Omeros advances OMS103HP and OMS302 into Phase 3 clinical programs

May 19 2011

Omeros Corporation (NASDAQ: OMER) today announced that it is advancing two of its product candidates from its PharmacoSurgery™ platform – OMS103HP for arthroscopic meniscectomy and OMS302 for intra-ocular lens replacement surgery – into Phase 3 clinical development programs. Both of these product candidates are added to standard irrigation solutions and delivered intra-operatively to the operative site throughout the surgical procedure to preemptively block the molecular-signaling and biochemical cascade caused by surgical trauma and to provide clinical benefits both during and after surgery.

"I am pleased to report today that we have already begun advancing Phase 3 clinical programs for OMS103HP and OMS302," stated Gregory A. Demopulos, M.D., chairman and chief executive officer of Omeros.  "Both of these drugs generated positive efficacy and safety data in large Phase 2 clinical trials and, based on our analysis of those data, we are optimistic that each drug's clinical benefits will be further demonstrated in its respective Phase 3 clinical program."

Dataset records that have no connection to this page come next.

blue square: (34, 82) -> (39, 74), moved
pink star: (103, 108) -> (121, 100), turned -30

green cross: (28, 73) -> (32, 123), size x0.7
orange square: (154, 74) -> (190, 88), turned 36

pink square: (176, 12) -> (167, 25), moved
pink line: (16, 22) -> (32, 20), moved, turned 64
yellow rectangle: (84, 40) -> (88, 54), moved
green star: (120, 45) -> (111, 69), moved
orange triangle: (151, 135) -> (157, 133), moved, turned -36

The OMS103HP Phase 3 clinical program will evaluate the drug's safety and efficacy in improving postoperative joint function and reducing pain following arthroscopic partial meniscectomy surgery. The program will consist of two randomized, double-blind, vehicle-controlled, multicenter trials to be conducted in North America and Europe. Omeros expects data from the North American trial in the first half of 2012. The Company is in discussions with European regulatory authorities regarding the second clinical trial and, assuming sufficient resources, plans to begin that trial during the fourth quarter of 2011. The primary endpoint for these trials will be performance on the Knee Injury and Osteoarthritis Outcome Score (KOOS), a validated patient-reported outcomes measure used in the successful Phase 2 meniscectomy trial.

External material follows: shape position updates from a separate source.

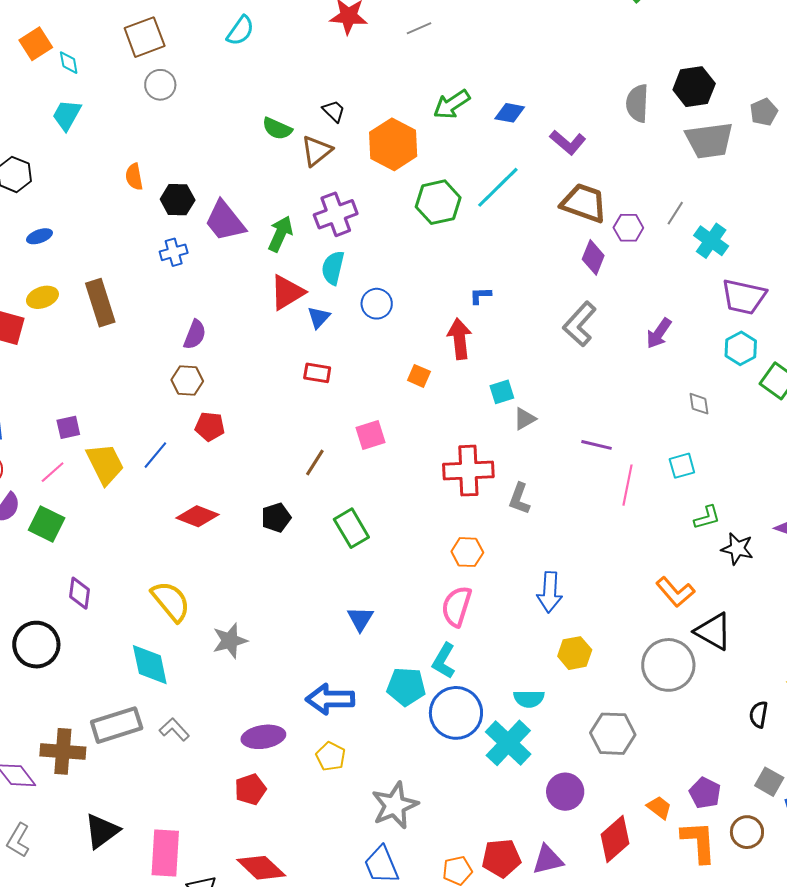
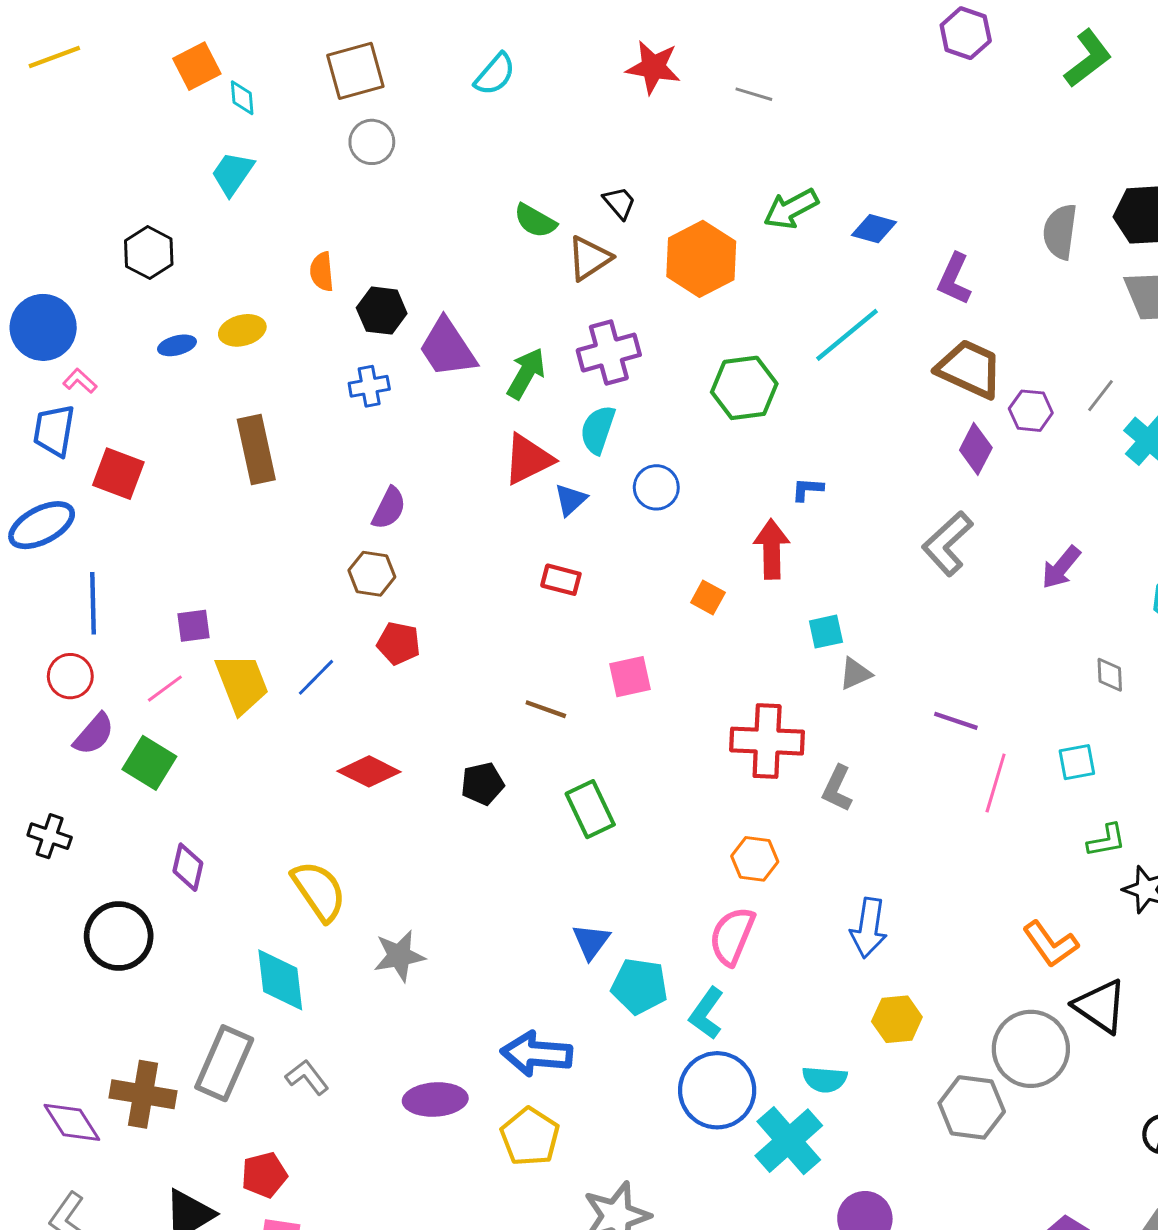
gray line: (419, 28) -> (754, 94), turned 35
purple L-shape: (568, 142) -> (954, 279), turned 69
green hexagon: (438, 202) -> (744, 388), moved
yellow ellipse: (42, 297) -> (242, 330), moved
brown line: (315, 462) -> (546, 709), turned 72
cyan pentagon: (406, 687) -> (639, 986), moved
gray rectangle: (117, 725) -> (224, 1063), turned -54
gray hexagon: (613, 734) -> (972, 1107), moved
yellow pentagon: (331, 756) -> (530, 1137), size x1.4
red pentagon: (250, 789) -> (264, 1175), moved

OMS302 will be evaluated for safety and efficacy in patients undergoing intra-ocular lens replacement surgery. The trials will enroll both cataract surgery and refractive lens exchange patients. This clinical program will involve two randomized, double-blind, placebo-controlled, multicenter trials. The first trial will be conducted in North America and data are expected in the first half of 2012.  Omeros will initiate the second trial in Europe following discussions with regulators to ensure that data collected meet European expectations for marketing approval. The co-primary endpoints for these trials – maintenance of intraoperative pupil dilation (mydriasis) and reduction of postoperative pain – are the same as those achieved in the recently completed 221-patient Phase 2b trial.